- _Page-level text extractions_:
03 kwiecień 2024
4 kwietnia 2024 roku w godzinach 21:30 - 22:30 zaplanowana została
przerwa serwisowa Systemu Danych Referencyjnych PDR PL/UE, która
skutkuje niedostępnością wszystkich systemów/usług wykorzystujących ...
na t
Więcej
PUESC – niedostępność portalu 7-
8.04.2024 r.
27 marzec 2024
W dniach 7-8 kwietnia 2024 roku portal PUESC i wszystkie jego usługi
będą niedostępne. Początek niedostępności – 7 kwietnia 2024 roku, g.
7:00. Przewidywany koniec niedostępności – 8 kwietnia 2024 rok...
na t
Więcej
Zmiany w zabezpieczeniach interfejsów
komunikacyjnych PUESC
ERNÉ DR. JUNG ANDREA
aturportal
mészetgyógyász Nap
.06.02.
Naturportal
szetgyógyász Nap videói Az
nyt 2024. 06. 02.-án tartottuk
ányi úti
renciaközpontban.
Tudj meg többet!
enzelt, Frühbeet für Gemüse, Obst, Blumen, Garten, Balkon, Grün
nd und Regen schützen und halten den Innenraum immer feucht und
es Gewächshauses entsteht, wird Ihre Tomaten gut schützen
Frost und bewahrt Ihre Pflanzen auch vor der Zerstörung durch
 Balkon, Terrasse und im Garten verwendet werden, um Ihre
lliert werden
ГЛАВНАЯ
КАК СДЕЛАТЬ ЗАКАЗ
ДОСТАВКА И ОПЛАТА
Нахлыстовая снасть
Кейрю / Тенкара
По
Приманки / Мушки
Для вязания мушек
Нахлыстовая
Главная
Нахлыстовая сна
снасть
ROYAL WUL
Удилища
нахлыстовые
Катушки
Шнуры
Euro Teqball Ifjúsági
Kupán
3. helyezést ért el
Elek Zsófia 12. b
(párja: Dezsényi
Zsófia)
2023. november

- _Instructions to follow_: Your task is to retype the records precisely as they stand.

- _Reply to the exercise_:
03 kwiecień 2024
4 kwietnia 2024 roku w godzinach 21:30 - 22:30 zaplanowana została
przerwa serwisowa Systemu Danych Referencyjnych PDR PL/UE, która
skutkuje niedostępnością wszystkich systemów/usług wykorzystujących ...
na t
Więcej
PUESC – niedostępność portalu 7-
8.04.2024 r.
27 marzec 2024
W dniach 7-8 kwietnia 2024 roku portal PUESC i wszystkie jego usługi
będą niedostępne. Początek niedostępności – 7 kwietnia 2024 roku, g.
7:00. Przewidywany koniec niedostępności – 8 kwietnia 2024 rok...
na t
Więcej
Zmiany w zabezpieczeniach interfejsów
komunikacyjnych PUESC
ERNÉ DR. JUNG ANDREA
aturportal
mészetgyógyász Nap
.06.02.
Naturportal
szetgyógyász Nap videói Az
nyt 2024. 06. 02.-án tartottuk
ányi úti
renciaközpontban.
Tudj meg többet!
enzelt, Frühbeet für Gemüse, Obst, Blumen, Garten, Balkon, Grün
nd und Regen schützen und halten den Innenraum immer feucht und
es Gewächshauses entsteht, wird Ihre Tomaten gut schützen
Frost und bewahrt Ihre Pflanzen auch vor der Zerstörung durch
 Balkon, Terrasse und im Garten verwendet werden, um Ihre
lliert werden
ГЛАВНАЯ
КАК СДЕЛАТЬ ЗАКАЗ
ДОСТАВКА И ОПЛАТА
Нахлыстовая снасть
Кейрю / Тенкара
По
Приманки / Мушки
Для вязания мушек
Нахлыстовая
Главная
Нахлыстовая сна
снасть
ROYAL WUL
Удилища
нахлыстовые
Катушки
Шнуры
Euro Teqball Ifjúsági
Kupán
3. helyezést ért el
Elek Zsófia 12. b
(párja: Dezsényi
Zsófia)
2023. november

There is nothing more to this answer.